Isn't the bigger problem that a single run_ordered_work could
potentially run the ordered work for more than one normal work? E.g.
what if btrfs' code is reworked such that run_ordered_work executes
ordered_func for just one work item (the one which called the function
in the first place) ? Wouldn't that also resolve the issue? Correct me
if I'm wrong but it seems silly to have one work item outlive
ordered_free which is what currently happens, right?
>
> Now, the top filesystem is waiting for I/O on the bottom filesystem, but
> the bottom filesystem is waiting for the top filesystem to finish, so we
> deadlock.
>
> This happens because we are breaking the workqueue assumption that a
> work item cannot be recycled while it still depends on other work. Fix
> it by waiting to free the work item until we are done with all of the
> related ordered work.
>
> P.S.:
>
> One might ask why the workqueue code doesn't try to detect a recycled
> work item. It actually does try by checking whether the work item has
> the same work function (find_worker_executing_work()), but in our case
> the function is the same. This is the only key that the workqueue code
> has available to compare, short of adding an additional, layer-violating
> "custom key". Considering that we're the only ones that have ever hit
> this, we should just play by the rules.
>
> Unfortunately, we haven't been able to create a minimal reproducer other
> than our full container setup using a compress-force=zstd filesystem on
> top of another compress-force=zstd filesystem.
>
> Suggested-by: Tejun Heo <tj@xxxxxxxxxx>
> Signed-off-by: Omar Sandoval <osandov@xxxxxx>
> ---
> fs/btrfs/async-thread.c | 56 ++++++++++++++++++++++++++++++++---------
> 1 file changed, 44 insertions(+), 12 deletions(-)
>
> diff --git a/fs/btrfs/async-thread.c b/fs/btrfs/async-thread.c
> index 122cb97c7909..b2bfde560331 100644
> --- a/fs/btrfs/async-thread.c
> +++ b/fs/btrfs/async-thread.c
> @@ -250,16 +250,17 @@ static inline void thresh_exec_hook(struct __btrfs_workqueue *wq)
> }
> }
>
> -static void run_ordered_work(struct __btrfs_workqueue *wq)

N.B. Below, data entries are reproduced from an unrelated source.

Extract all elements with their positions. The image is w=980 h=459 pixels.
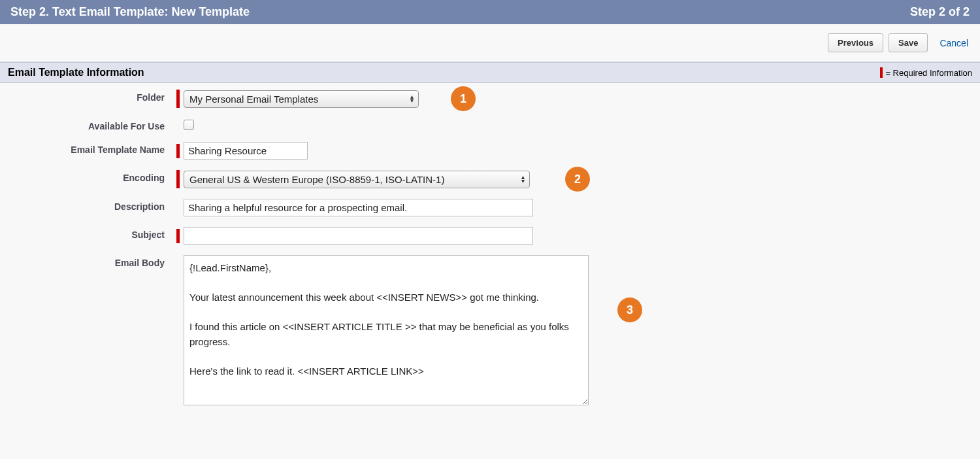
name-label: Email Template Name [0,142,176,155]
required-bar-icon [880,67,883,78]
required-indicator-icon [176,144,180,158]
required-legend: = Required Information [880,67,972,78]
encoding-row: Encoding General US & Western Europe (IS… [0,170,980,188]
step-header: Step 2. Text Email Template: New Templat… [0,0,980,24]
body-label: Email Body [0,255,176,268]
body-textarea[interactable] [184,255,589,405]
section-header: Email Template Information = Required In… [0,62,980,83]
callout-1: 1 [451,86,476,111]
required-indicator-icon [176,229,180,243]
available-checkbox[interactable] [184,120,194,130]
description-input[interactable] [184,199,533,216]
encoding-label: Encoding [0,170,176,183]
required-legend-text: = Required Information [885,68,972,78]
folder-row: Folder My Personal Email Templates ▴▾ 1 [0,90,980,108]
required-indicator-icon [176,170,180,188]
available-row: Available For Use [0,118,980,131]
callout-2: 2 [565,167,590,192]
description-label: Description [0,199,176,212]
subject-row: Subject [0,227,980,245]
encoding-select[interactable]: General US & Western Europe (ISO-8859-1,… [184,171,530,188]
available-label: Available For Use [0,118,176,131]
save-button[interactable]: Save [889,33,928,52]
step-title: Step 2. Text Email Template: New Templat… [10,5,250,19]
form-area: Folder My Personal Email Templates ▴▾ 1 … [0,83,980,422]
name-row: Email Template Name [0,142,980,160]
callout-3: 3 [617,298,642,322]
section-title: Email Template Information [8,67,144,78]
body-row: Email Body 3 [0,255,980,405]
cancel-link[interactable]: Cancel [939,38,968,48]
required-indicator-icon [176,90,180,108]
subject-label: Subject [0,227,176,240]
action-buttons: Previous Save Cancel [0,24,980,62]
folder-label: Folder [0,90,176,103]
description-row: Description [0,199,980,216]
name-input[interactable] [184,142,308,160]
subject-input[interactable] [184,227,533,245]
previous-button[interactable]: Previous [828,33,883,52]
step-indicator: Step 2 of 2 [910,5,970,19]
folder-select[interactable]: My Personal Email Templates [184,90,419,108]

> +static void run_ordered_work(struct btrfs_work *self)
> {
> + struct __btrfs_workqueue *wq = self->wq;
> struct list_head *list = &wq->ordered_list;
> struct btrfs_work *work;
> spinlock_t *lock = &wq->list_lock;
> unsigned long flags;
> + void *wtag;
> + bool free_self = false;
>
> while (1) {
> - void *wtag;
> -
> spin_lock_irqsave(lock, flags);
> if (list_empty(list))
> break;
> @@ -285,16 +286,47 @@ static void run_ordered_work(struct __btrfs_workqueue *wq)
> list_del(&work->ordered_list);
> spin_unlock_irqrestore(lock, flags);
>
> - /*
> - * We don't want to call the ordered free functions with the
> - * lock held though. Save the work as tag for the trace event,
> - * because the callback could free the structure.
> - */
> - wtag = work;
> - work->ordered_free(work);
> - trace_btrfs_all_work_done(wq->fs_info, wtag);
> + if (work == self) {
> + /*
> + * This is the work item that the worker is currently
> + * executing.
> + *
> + * The kernel workqueue code guarantees non-reentrancy
> + * of work items. I.e., if a work item with the same
> + * address and work function is queued twice, the second
> + * execution is blocked until the first one finishes. A
> + * work item may be freed and recycled with the same
> + * work function; the workqueue code assumes that the
> + * original work item cannot depend on the recycled work
> + * item in that case (see find_worker_executing_work()).
> + *
> + * Note that the work of one Btrfs filesystem may depend
> + * on the work of another Btrfs filesystem via, e.g., a
> + * loop device. Therefore, we must not allow the current
> + * work item to be recycled until we are really done,
> + * otherwise we break the above assumption and can
> + * deadlock.
> + */
> + free_self = true;
> + } else {
> + /*
> + * We don't want to call the ordered free functions with
> + * the lock held though. Save the work as tag for the
> + * trace event, because the callback could free the
> + * structure.
> + */
> + wtag = work;
> + work->ordered_free(work);
> + trace_btrfs_all_work_done(wq->fs_info, wtag);
> + }
> }
> spin_unlock_irqrestore(lock, flags);
> +
> + if (free_self) {
> + wtag = self;
> + self->ordered_free(self);
> + trace_btrfs_all_work_done(wq->fs_info, wtag);
> + }
> }
>
> static void normal_work_helper(struct btrfs_work *work)
> @@ -322,7 +354,7 @@ static void normal_work_helper(struct btrfs_work *work)
> work->func(work);
> if (need_order) {
> set_bit(WORK_DONE_BIT, &work->flags);
> - run_ordered_work(wq);
> + run_ordered_work(work);
> }
> if (!need_order)
> trace_btrfs_all_work_done(wq->fs_info, wtag);
>